Dr David Cookson, the lead doctor overseeing the implementation of the blood on board project, explained: “Recent advances in availability and affordability of devices to keep and administer blood mean that it is now possible for blood transfers to take place outside of a hospital environment, administered by the Lincs & Notts Air Ambulance crew.“Patients who are bleeding heavily and who have very low blood pressure are often not able to get sufficient oxygen to their vital organs. In these instances, giving the patient blood, as well as other treatments, can help the patient to continue to deliver oxygen around their body which buys them more time before they get to a hospital.”
Two units of 'O Negative' blood will be carried by the Ambucopter in a specially designed thermostatically controlled box, together with a machine to warm it to the correct temperature to administer to patients suffering from dangerously low blood pressure and who have or are suspected to have significant bleeding, vastly increasing their chances of survival. In most cases 'O Negative' can safely be given to anyone and is often used in medical emergencies when the blood type isn't immediately known.
Paul Bagwell, Chairman of Lincolnshire Emergency Blood Bikes Service, said: “To be able to include the Lincs and Notts Air Ambulance in our service is an honour, providing daily transport will enable blood to be delivered to those that need it and potentially could be the difference between life and death. By returning any unused blood back to Lincoln County Hospital we ensure that it remains in perfect condition and prevents any wastage of this essential resource.”

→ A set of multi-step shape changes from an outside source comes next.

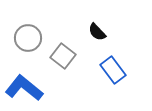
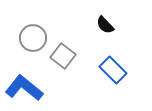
black semicircle: moved 8 px right, 7 px up
gray circle: moved 5 px right
blue rectangle: rotated 8 degrees counterclockwise
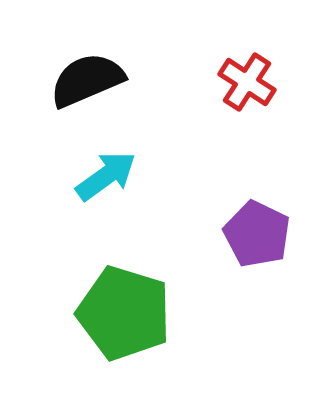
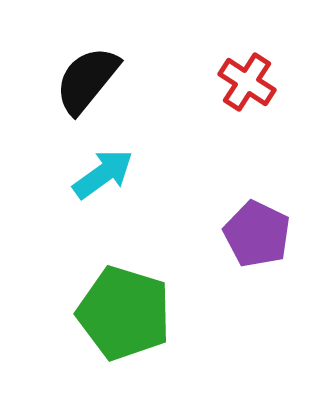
black semicircle: rotated 28 degrees counterclockwise
cyan arrow: moved 3 px left, 2 px up
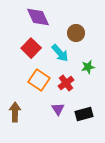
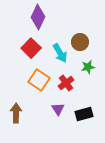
purple diamond: rotated 50 degrees clockwise
brown circle: moved 4 px right, 9 px down
cyan arrow: rotated 12 degrees clockwise
brown arrow: moved 1 px right, 1 px down
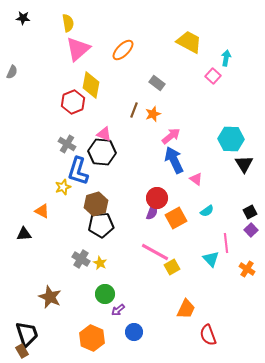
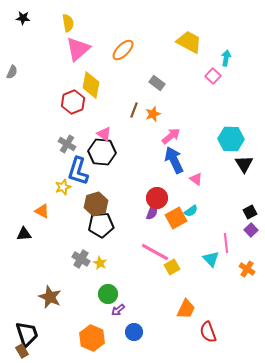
pink triangle at (104, 134): rotated 14 degrees clockwise
cyan semicircle at (207, 211): moved 16 px left
green circle at (105, 294): moved 3 px right
red semicircle at (208, 335): moved 3 px up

United Lincolnshire Hospitals NHS Trust Transfusion Practitioner Carol Richardson added: “Providing ‘emergency’ blood to the Ambucopter is a privilege and will undoubtedly save lives. We are so proud to be part of this exciting new venture with the Lincs & Notts Air Ambulance.”
The move was made possible thanks to a donation from the Henry Surtees Foundation which has paid for the extensive training and kit required for the crew to undertake the complex procedure which until recently predominantly took place in hospitals.
Leonora Surtees-Martell, daughter of the late John Surtees CBE said: “Thanks to the magnificent fundraising efforts of the Henry Surtees Foundation and its supporters, the Charity have been able to provide £16,394.40 for Lincs & Notts Air Ambulance enabling them carry out roadside blood transfusions. My father spent most of his life chasing time round the race tracks of the world. He knew that every second counted and none more so than for the Air Ambulance when accidents or illnesses occur. The service that they provide is vital.”